## Task instructions
Leave out the pictures and transcribe every entry below exactly.
◆ ◆ ◆ ◆
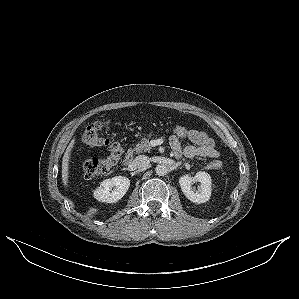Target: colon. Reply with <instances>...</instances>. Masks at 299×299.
Segmentation results:
<instances>
[{
	"instance_id": "1",
	"label": "colon",
	"mask_w": 299,
	"mask_h": 299,
	"mask_svg": "<svg viewBox=\"0 0 299 299\" xmlns=\"http://www.w3.org/2000/svg\"><path fill=\"white\" fill-rule=\"evenodd\" d=\"M104 123L95 122L90 124L83 132L82 140L90 148L105 147L109 154L105 158L91 157L83 162V173L87 178H93L108 173L119 161L123 154V148L118 142L110 141L101 136ZM173 136L179 139L189 140L194 129L186 128L182 125H173L171 127ZM215 168H220L221 163L214 162Z\"/></svg>"
}]
</instances>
◆ ◆ ◆ ◆
## Answer for the task
Target: colon. Reply with <instances>...</instances>. Masks at 299×299.
Segmentation results:
<instances>
[{
	"instance_id": "1",
	"label": "colon",
	"mask_w": 299,
	"mask_h": 299,
	"mask_svg": "<svg viewBox=\"0 0 299 299\" xmlns=\"http://www.w3.org/2000/svg\"><path fill=\"white\" fill-rule=\"evenodd\" d=\"M104 123L95 122L90 124L83 132L82 140L90 148L105 147L109 154L105 158L91 157L83 162V173L87 178H93L108 173L119 161L123 154V148L118 142L110 141L101 136ZM173 136L179 139L189 140L194 129L186 128L182 125H173L171 127ZM215 168H220L221 163L214 162Z\"/></svg>"
}]
</instances>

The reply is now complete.